Friday, September 18, 2009

Jim Chapin
Artists of the
San Francisco Arts Festival, 1946-1986


The Monumental Remembrance exhibit, at SOMArts Main Gallery through September 24, showcases recent and historic work by artists who participated in the San Francisco Arts Festival, which ran from 1946 to 1986.

Note: San Francisco International Airport also hosted a show, The Art of a City: The History of the San Francisco Arts Festival 1946-1986, which ended in April. I’ve enjoyed many art exhibits at SFO, and recommend using your miles just for the unique experience of seeing their shows. Anyone who has ever run out of steam plodding through an art museum can appreciate seeing art slowly pass by, with the wind in your hair, while riding the peoplemover conveyor.

Mill Valley artist Jim Chapin is one of those featured in the current SOMArts show, with an oil painting, "In the Key of Black," and a watercolor from 1973, "Acid Gears."

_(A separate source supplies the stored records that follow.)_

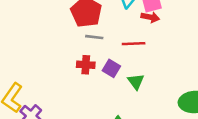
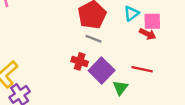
red line: (134, 44) -> (142, 69), moved
purple square: (111, 68) -> (102, 70), size x1.5

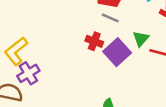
green triangle: (120, 88) -> (141, 39), moved

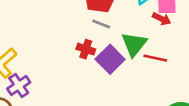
green triangle: (141, 39) -> (134, 44), size x1.5

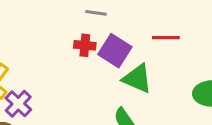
green triangle: (134, 44) -> (137, 79), moved, turned -32

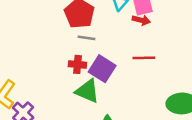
green triangle: (137, 79) -> (87, 91), moved

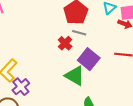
red cross: (77, 64) -> (65, 43), moved, turned 32

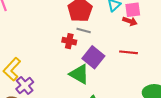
red cross: (65, 43) -> (69, 41), turned -32

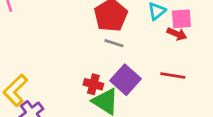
red cross: (69, 41) -> (93, 84), moved

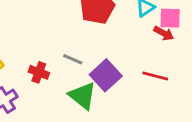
gray line: (114, 43) -> (73, 59), moved
red cross: (93, 84) -> (39, 72), moved

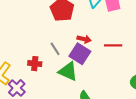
red arrow: (164, 33) -> (84, 39), moved
gray line: (73, 59) -> (55, 49), turned 48

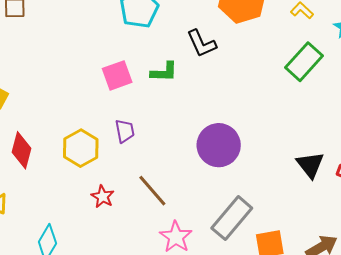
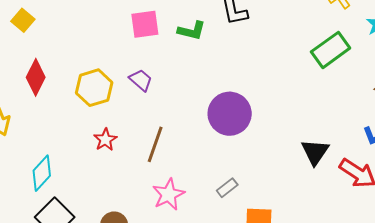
purple trapezoid: (125, 131) -> (141, 80), turned -50
brown line: (152, 191) -> (155, 144), turned 48
gray rectangle: (232, 218) -> (227, 188), size x0.5

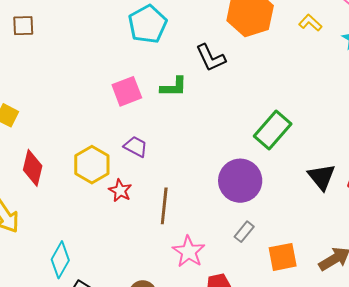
green rectangle: (331, 50) -> (273, 130), moved
purple circle: (230, 114) -> (240, 181), moved
red star: (105, 140) -> (120, 191), moved

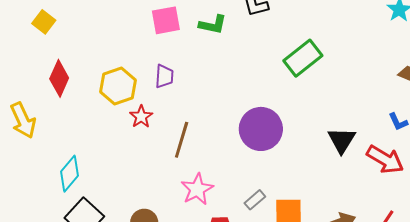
green rectangle: (273, 130) -> (303, 58), moved
purple trapezoid: (136, 147) -> (164, 76), turned 55
gray rectangle: (244, 232) -> (255, 200), moved

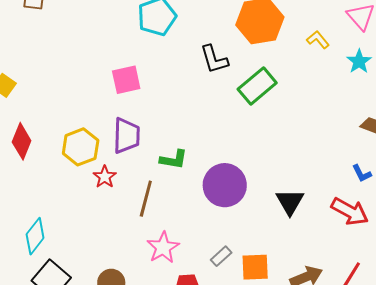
green L-shape: (213, 25) -> (174, 159), moved
green rectangle: (303, 58) -> (257, 86), moved
purple trapezoid: (164, 76) -> (126, 136), size x1.5
black triangle: (342, 140) -> (290, 202), moved

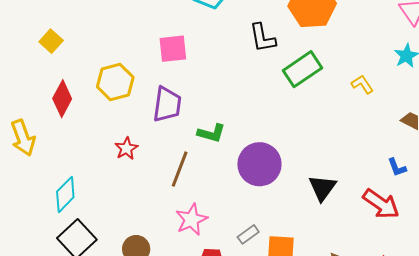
yellow L-shape: (318, 40) -> (362, 84), moved
yellow hexagon: (81, 147) -> (115, 82), moved
red star: (105, 177) -> (126, 148), moved

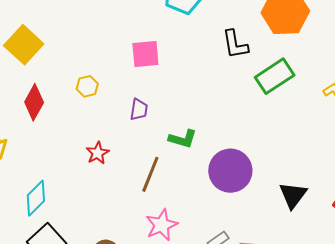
yellow square: (51, 41) -> (24, 45), size x1.6
yellow hexagon: (115, 82) -> (87, 86), size x0.6
purple trapezoid: (167, 104) -> (139, 110), size x0.6

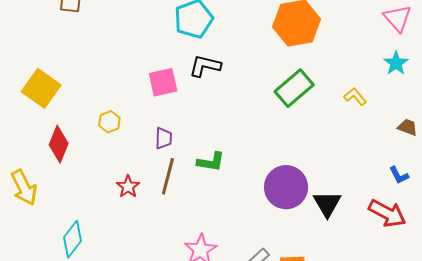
black L-shape: (235, 44) -> (205, 66), moved, turned 120
purple circle: (230, 171) -> (286, 187), moved
brown line: (150, 174) -> (168, 176), moved

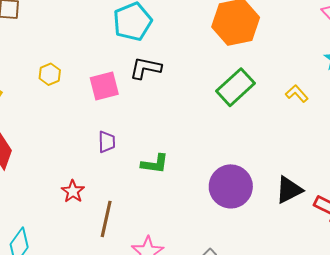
yellow hexagon: (109, 122) -> (50, 74), moved
brown line: (168, 176) -> (106, 219), moved
black triangle: (327, 204) -> (289, 190), moved, turned 36

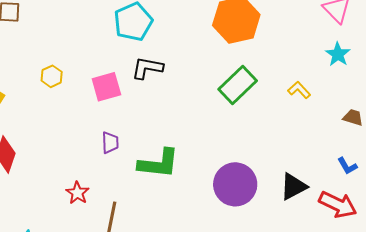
green L-shape: (155, 164) -> (159, 163), size x1.5

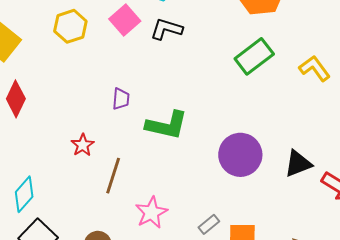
yellow hexagon: (52, 76) -> (70, 26), size x1.5
pink square: (106, 87) -> (125, 20), moved, turned -32
yellow L-shape: (299, 90) -> (315, 68), size x1.4

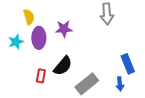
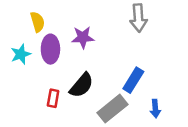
blue rectangle: (128, 64) -> (133, 80), moved, turned 54

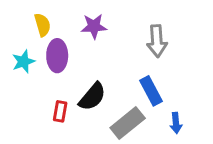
gray arrow: (138, 18) -> (157, 41), moved
purple star: (83, 37) -> (94, 26), moved
blue rectangle: (133, 80) -> (151, 91), turned -60

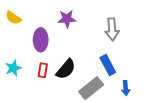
yellow semicircle: (43, 25) -> (13, 18), moved, turned 140
cyan star: (23, 61) -> (13, 68), moved
red rectangle: (60, 111) -> (43, 70), moved

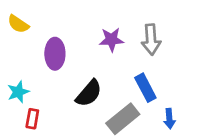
purple star: (67, 19) -> (111, 40), moved
red rectangle: (43, 70) -> (32, 119), moved

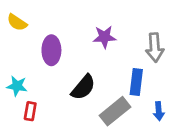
gray arrow: (151, 40) -> (155, 48), moved
blue rectangle: (145, 88) -> (136, 82), turned 35
cyan star: (18, 92) -> (17, 86), turned 30

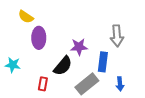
yellow semicircle: (17, 22) -> (26, 17), moved
purple star: (104, 37) -> (79, 47), moved
red rectangle: (30, 111) -> (43, 84), moved

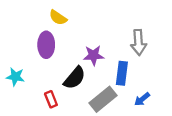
yellow semicircle: (26, 17) -> (58, 18), moved
red rectangle: (43, 84) -> (51, 99), turned -32
blue arrow: (120, 84) -> (142, 99), turned 56

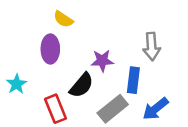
cyan star: (15, 77) -> (17, 84), turned 30
red rectangle: (51, 99) -> (56, 109), size x1.5
blue arrow: (142, 99) -> (155, 109), size x1.5

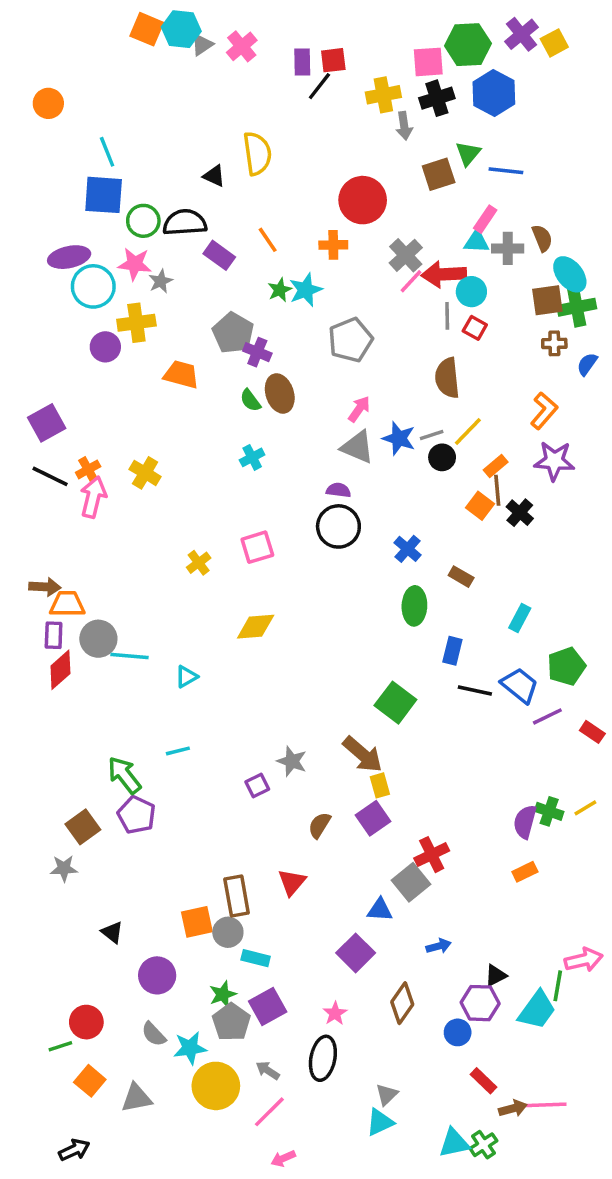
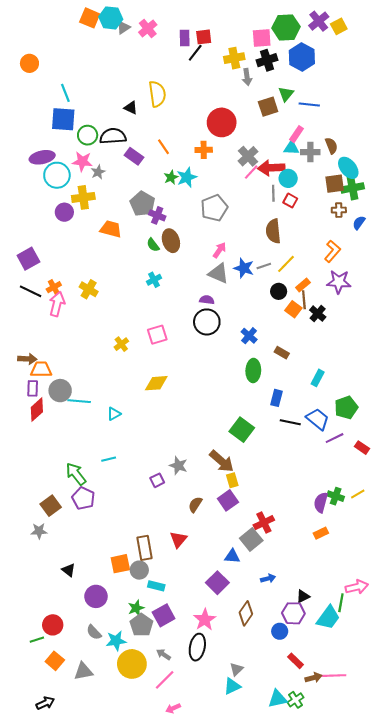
black circle: (442, 457) -> (279, 291), moved
pink star: (335, 1013) -> (205, 620), size x1.5

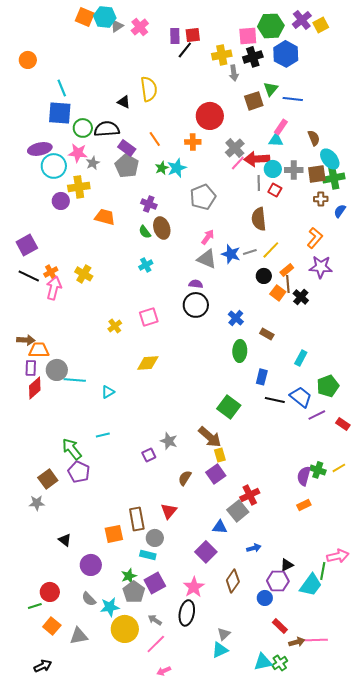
gray cross: (310, 152) -> (294, 170), moved
gray pentagon: (142, 204) -> (127, 166), moved
gray circle: (139, 570) -> (155, 538), moved

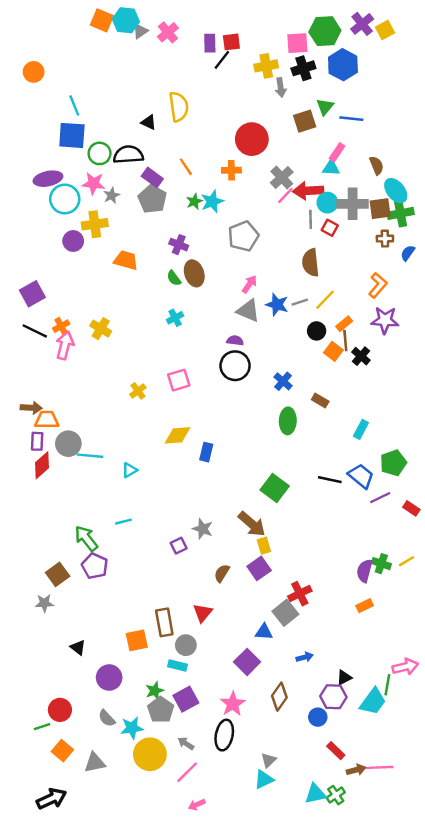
gray cross: (294, 170) -> (353, 204), size x1.4
blue rectangle: (262, 377) -> (206, 452), moved
black arrow: (43, 666) -> (52, 799), size x1.4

After struggling as a pre med major at UC Berkeley in the early 1960s, Chapin dropped out. The chemistry classes he took soon came in handy when he was hired as the manager of a soils lab. Then, six months after receiving a gift of painting supplies from his mother, Chapin found himself “lost in art.”

Returning to Berkeley, Chapin graduated with a degree in art. In addition to selling paintings out of galleries and his studio at 63 Bluxome, to support himself as an artist Chapin taught drawing classes and had a long stint as a limo driver for the St. Francis Hotel. He later “escaped” the Summer of Love drug culture in the City by moving to the Russian River, and eventually to Mill Valley.


Chapin and his art had many encouraging friends in the late 1960s, including an editor of the San Francisco Oracle free newspaper. The Oracle displayed his work, “The World is Coming,” in their gallery and business office in Larkspur in the late 1960s before it was purchased by a collector.


Chapin later bought the work back. It can be seen along with many of his other paintings, including those of his wife and muse, at the John Stayman Fine Arts virtual gallery at ArtPrice.com.